[Extracted data entries]

----

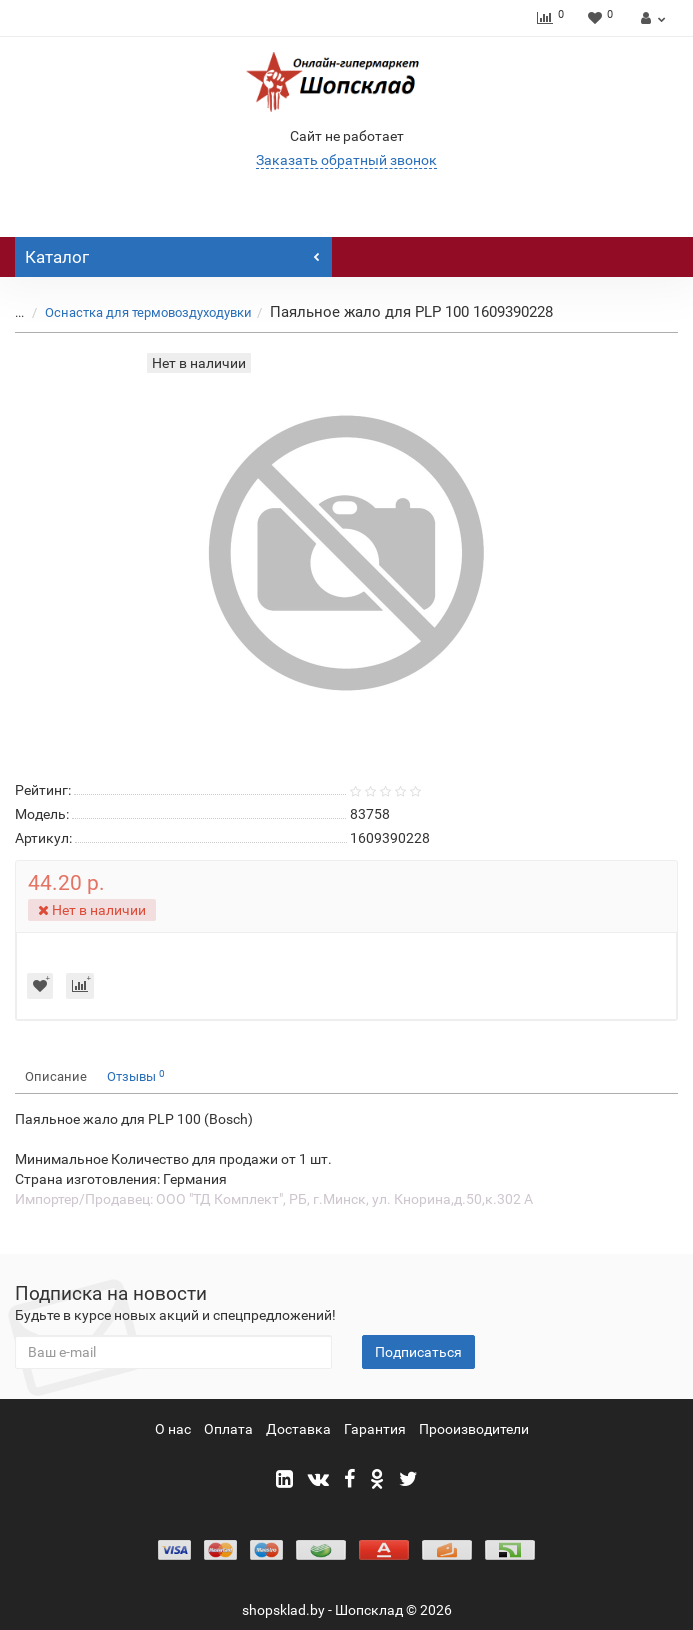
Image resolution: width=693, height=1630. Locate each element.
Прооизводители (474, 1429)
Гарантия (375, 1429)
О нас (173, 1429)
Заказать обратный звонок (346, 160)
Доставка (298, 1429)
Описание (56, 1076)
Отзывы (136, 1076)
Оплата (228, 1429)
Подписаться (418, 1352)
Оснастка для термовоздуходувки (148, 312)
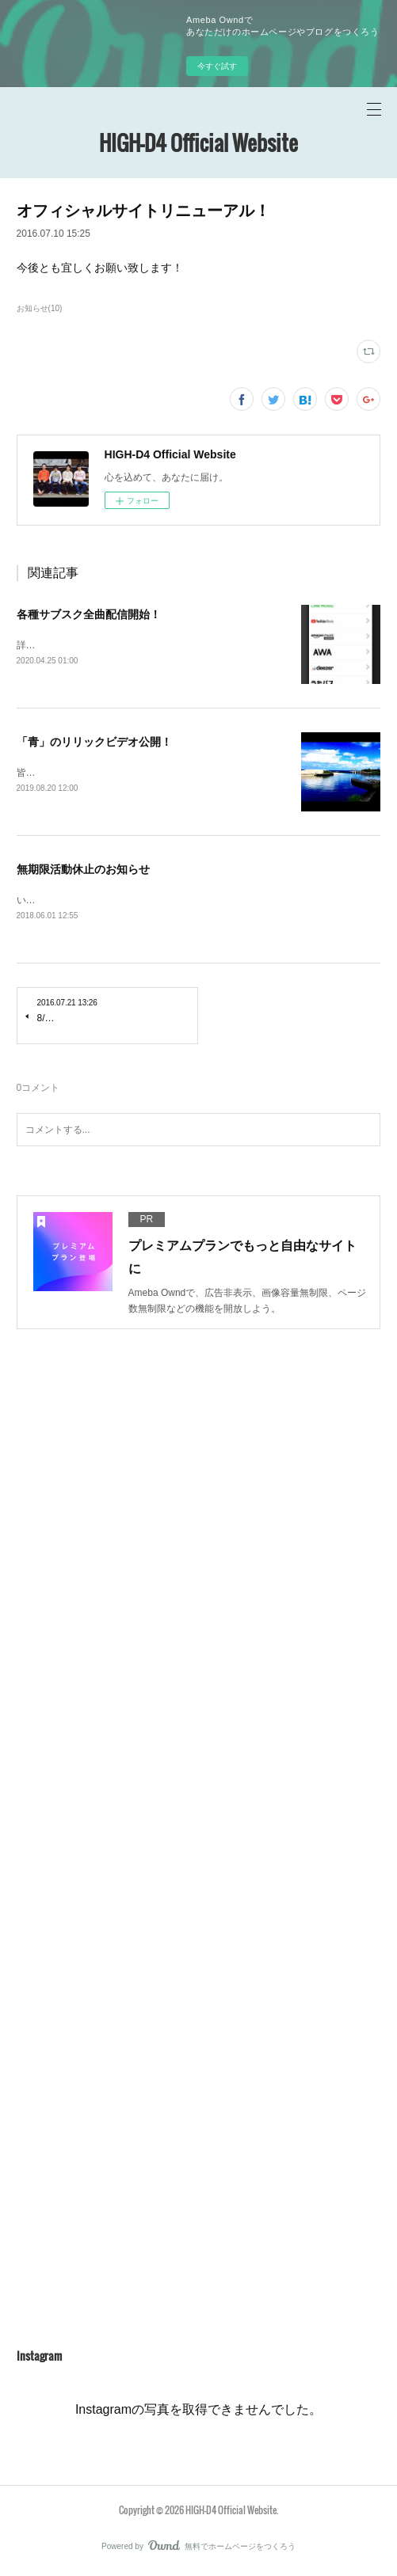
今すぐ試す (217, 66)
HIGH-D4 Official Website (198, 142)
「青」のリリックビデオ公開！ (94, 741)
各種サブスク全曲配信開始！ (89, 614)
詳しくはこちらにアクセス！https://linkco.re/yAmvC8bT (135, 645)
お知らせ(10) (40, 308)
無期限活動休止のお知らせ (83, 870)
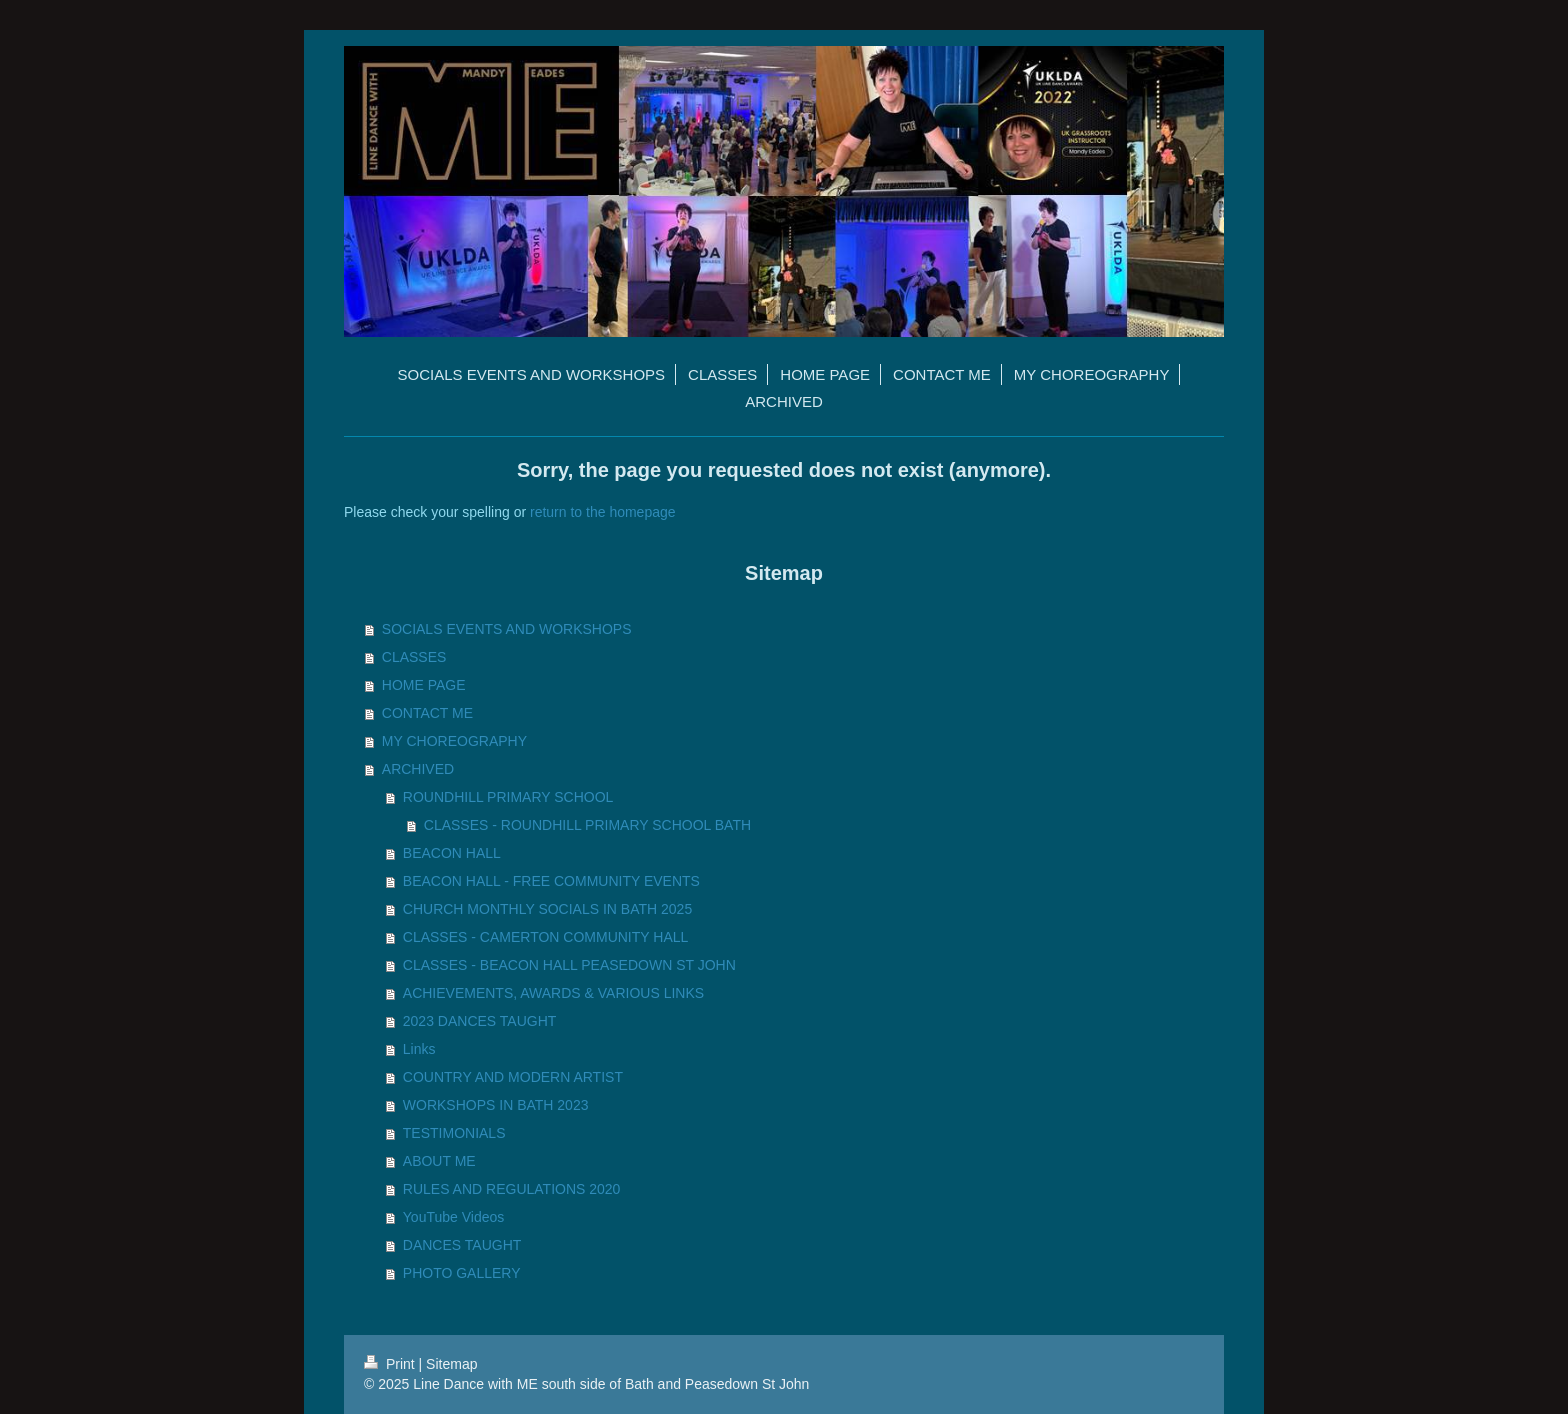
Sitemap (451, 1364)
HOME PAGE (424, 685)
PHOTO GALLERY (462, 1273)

----

• DIRECTIONS FOR THIS TASK
For the records above, output each one exactly and skip any image.

• RESPONSE
Image resolution: width=693, height=1630. Locate each element.
Прооизводители (474, 1429)
Гарантия (375, 1429)
О нас (173, 1429)
Заказать обратный звонок (346, 160)
Доставка (298, 1429)
Описание (56, 1076)
Отзывы (136, 1076)
Оплата (228, 1429)
Подписаться (418, 1352)
Оснастка для термовоздуходувки (148, 312)
今すぐ試す (217, 66)
HIGH-D4 Official Website (198, 142)
「青」のリリックビデオ公開！ (94, 741)
各種サブスク全曲配信開始！ (89, 614)
詳しくはこちらにアクセス！https://linkco.re/yAmvC8bT (135, 645)
お知らせ(10) (40, 308)
無期限活動休止のお知らせ (83, 870)
Sitemap (451, 1364)
HOME PAGE (424, 685)
PHOTO GALLERY (462, 1273)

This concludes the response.